Lors de mon arrivée à la tête de mon ministère, j'ai constaté qu'au fil des années, plus de 225 organismes économiques (OBNL) en étaient venus à dépendre de Développement économique Canada pour financer une partie de leurs frais d'exploitation récurrents. Évidemment, par effet de sédimentation et d'agrégation, la marge de manoeuvre du ministère devenait chaque année plus étroite. Fait plus grave, de nombreux projets ponctuels d'entreprises et de municipalités ayant des effets directs et immédiats sur l'emploi devaient être mis de côté, faute de moyens. Pour ne pas faire de vagues, mes prédécesseurs avaient choisi de fermer les yeux. C'était la voie facile.
Avec les spécialistes du ministère, et pendant plusieurs mois, nous avons cherché à trouver la meilleure manière à la fois de préserver au mieux ces organismes économiques, d'une part, et, d'autre part, de répondre aux projets d'entreprises et de municipalités autrefois mis de côté, faute de moyens. Contrairement à ce qui a été affirmé, cette décision n'a pas été prise avec légèreté, appliquée de manière aveugle ou sans précautions. Elle a été élaborée après une revue complète des dossiers et mise en oeuvre de manière transparente, progressive et responsable. ()
Est-ce que les organismes touchés sont heureux du virage de DEC? Bien sûr que non. Je suis le premier à convenir que cette décision est exigeante et j'admets volontiers que c'est plus compliqué de tarifer et de facturer des clients-entreprises que de recevoir un gros chèque de l'État. Dorénavant, plutôt que d'offrir des services aux entreprises gratuitement, ou à demi-prix, ces organismes vont devoir facturer leurs clients ou leurs membres sur une base qui se rapproche davantage des véritables coûts. Mais est-ce que ces organismes sont en péril? Pour l'essentiel, je crois que non. Je pense que les services de ces organismes sont appréciés par les entreprises et, conséquemment, je m'attends à ce que leurs clients acceptent de payer davantage. Cela me semble logique. Si, dans certains cas leurs clients refusaient de payer pour les services en question alors, expliquez-moi pourquoi les contribuables devraient le faire?

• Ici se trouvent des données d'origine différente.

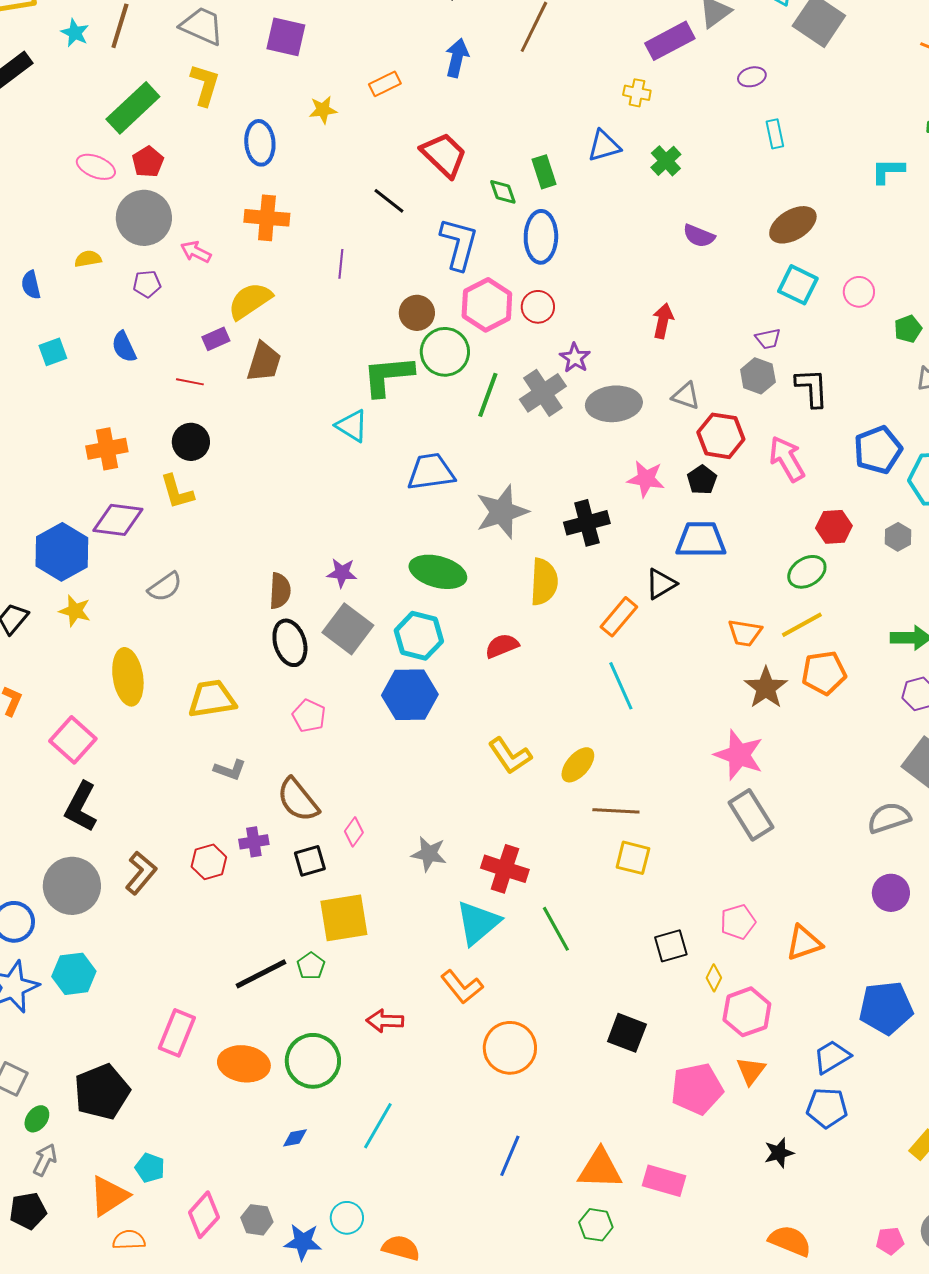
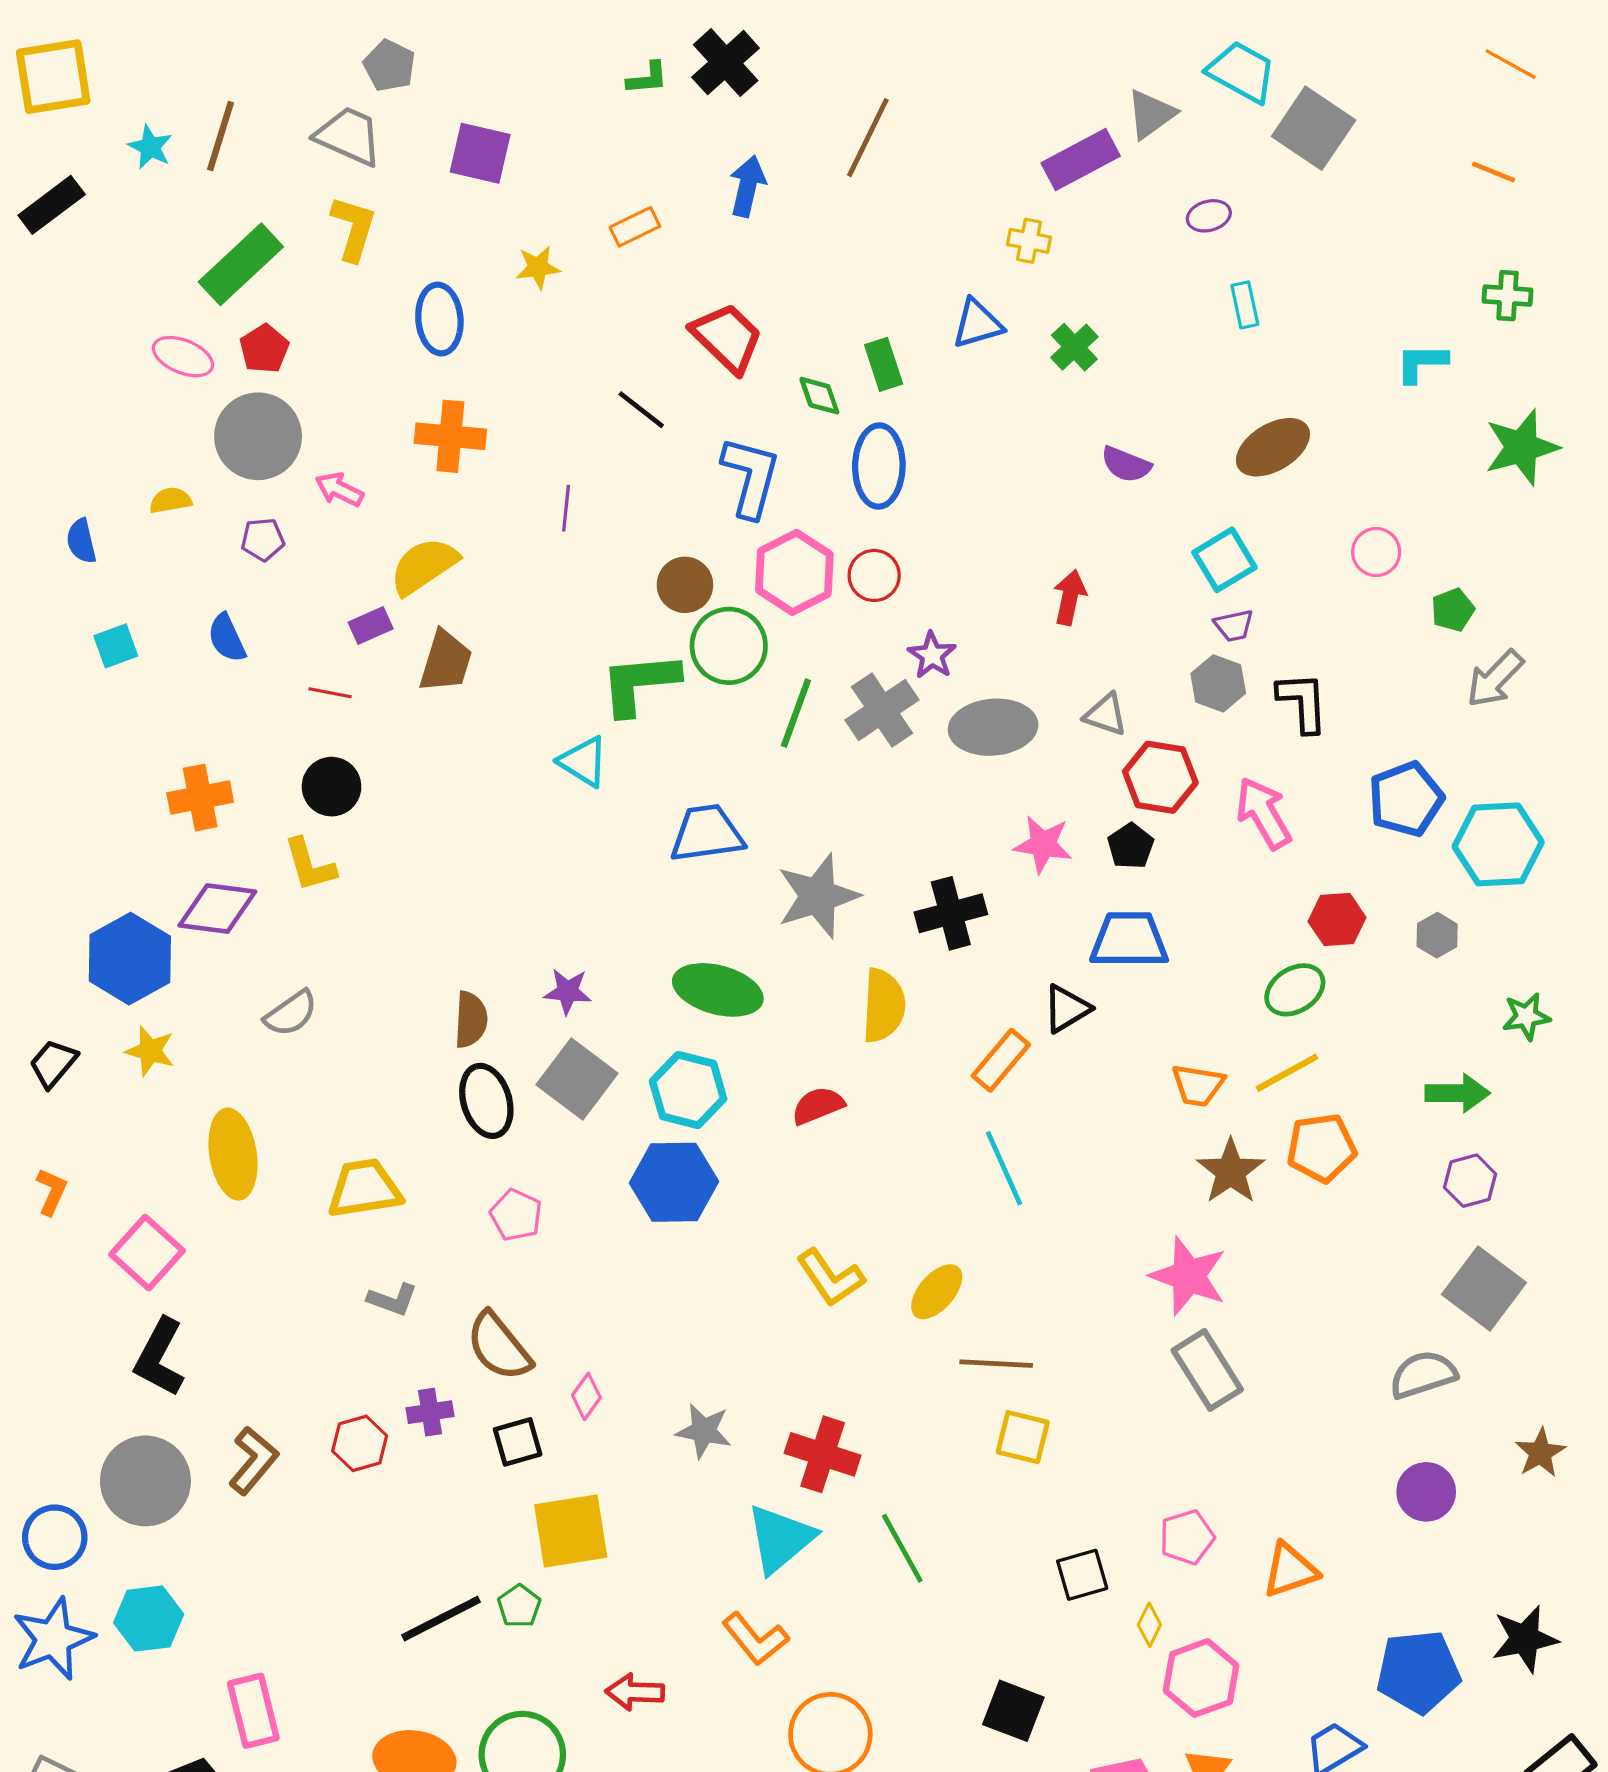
cyan square: (798, 285) -> (1224, 560), moved, turned 33
pink rectangle: (177, 1033) -> (253, 1711), moved, turned -36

Toujours autant d'argent pour chaque région
Je disais plus tôt que le but de ce virage était, à la fois, de préserver au mieux ces organismes et de permettre AUSSI la mise en oeuvre de projets additionnels dans chaque région. C'est tout à fait le cas. Pas plus tard que le mois dernier, DEC a annoncé conjointement avec le gouvernement québécois sa participation financière aux projets de quais d'escales pour les bateaux de croisières. C'est 46 millions$ que nous allons investir là. M. Bachand en était très heureux, pour ne pas dire rayonnant. Il me l'a dit personnellement. Autrement dit, ce virage dans le financement des organismes économiques ne se traduit pas par une coupure nette dans les régions du Québec. Il n'y aura pas moins d'argent par région, il va y en avoir autant, sauf que les fonds n'iront plus de manière systématique à soutenir TOUJOURS les mêmes organismes pour leurs frais d'exploitation récurrents.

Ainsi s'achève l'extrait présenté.